Sir Bobby Charlton reveals today in The Times how he still thinks daily
about the harrowing events of February 6, 1958, and the memories make him
cry. Some of the scenes of death and devastation, he says, cannot ever be
described, but he finally feels able to speak in detail about the fateful
day.
Reliving the moment when, after two aborted take-off attempts, the twin-engine
airliner finally sped down the runway, Sir Bobby said: “It was taking so
long to get off the ground, and I suddenly realised that everyone felt the
same. Then it went really quiet, and as I looked out of the window we hit a
fence. We knocked it flat, and then everyone knew this was really serious.”
There were few cries or shouting, but a lot of mechanical noise, according to
Sir Bobby, who was knocked unconscious as the plane began to break into
pieces. A quarter of an hour later he came round, still strapped into his
seat but 50 yards from the wreckage of the fuselage, having been dragged to
safety by his team-mate Harry Gregg. The thought that he survived, while
many friends died, still haunts him now as it did in the immediate
aftermath. “We were all such friends . . . I couldn’t understand how I could
have been 50 yards away from the aeroplane, still strapped in my seat,
without suffering anything but a bang on my head. How could that be? How
could I feel myself all over and find out that I was all right, completely
whole, and my pals were dead? . . . I think about this every day of my life.

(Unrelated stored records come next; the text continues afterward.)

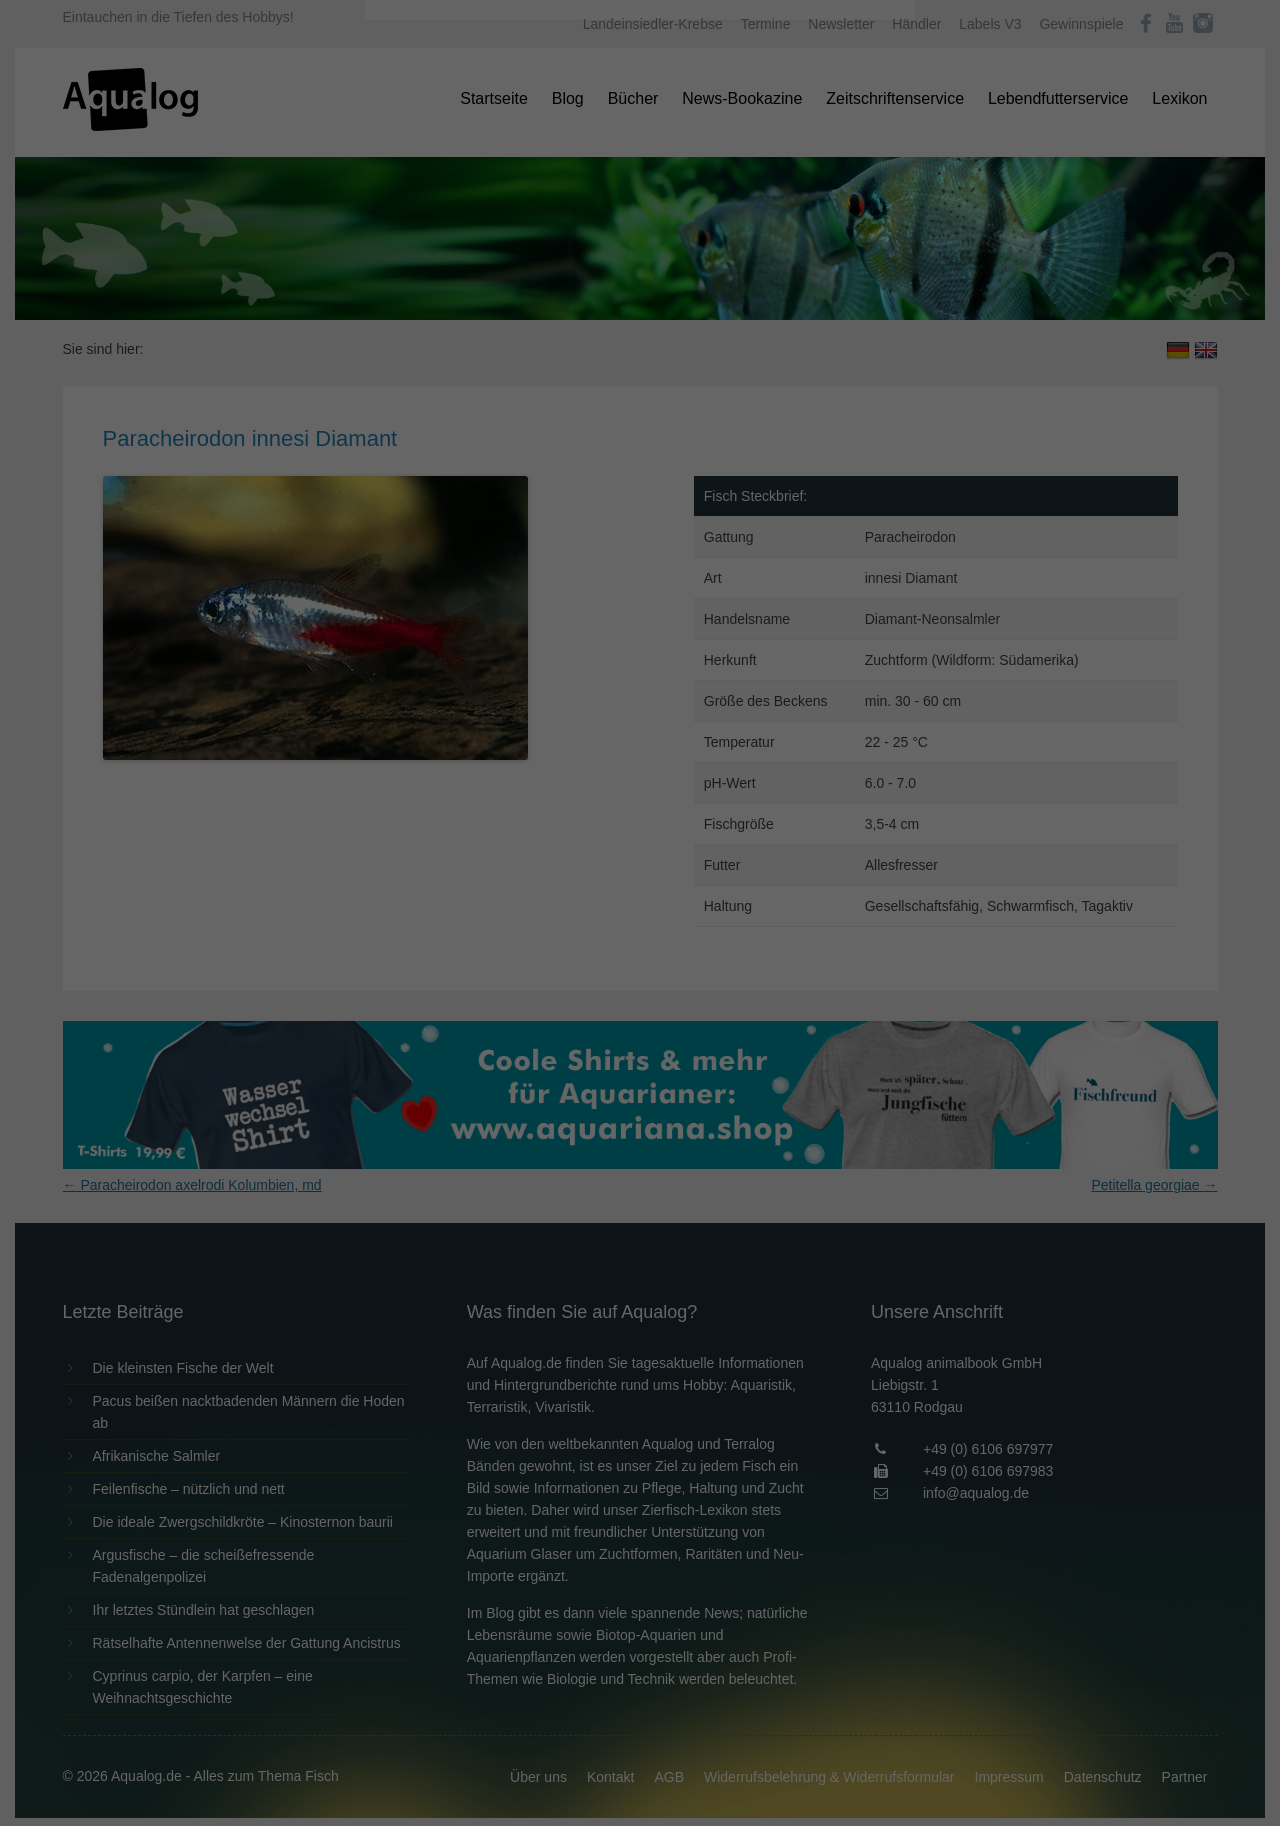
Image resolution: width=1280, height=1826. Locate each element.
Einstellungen (422, 275)
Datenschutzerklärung (514, 256)
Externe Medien (824, 321)
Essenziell (425, 321)
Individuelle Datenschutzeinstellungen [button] (640, 510)
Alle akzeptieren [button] (640, 392)
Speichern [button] (640, 451)
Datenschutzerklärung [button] (680, 554)
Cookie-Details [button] (584, 554)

“And you know, you feel a bit guilty. I do feel guilty, even now, even as I
say this.”
For Sir Bobby, who was 20 at the time, some memories remain too painful to
revisit. Others have spoken of seeing mutilated bodies lying in the snow,
Matt Busby, the team’s manager, moaning and clutching his chest, team-mate
Roger Byrne sitting, dead, nearby and Jackie Blanchflower’s right arm almost
severed. He will only add: “I looked round and saw injuries I will never
describe.”
The first full account of Munich from Sir Bobby, who went on to become
arguably England’s greatest footballer and the linchpin of the country’s
1966 World Cup winning team, was given for the publication today of the Manchester
United Opus, an 850-page compendium charting the history of the club.
Speaking last night to The Times, Sir Bobby, 69, said: “Looking back on
it now I know I was so lucky. It was one of the greatest tragedies in sport
simply because this great team was on the threshold of being the best.”
The team of 1958, known as the Busby Babes, should have been among its most
decorated and celebrated — the flight was en route home from a victory in
the European Cup in Belgrade — but instead it has become a byword for the
tragedy of youth cut off in its prime.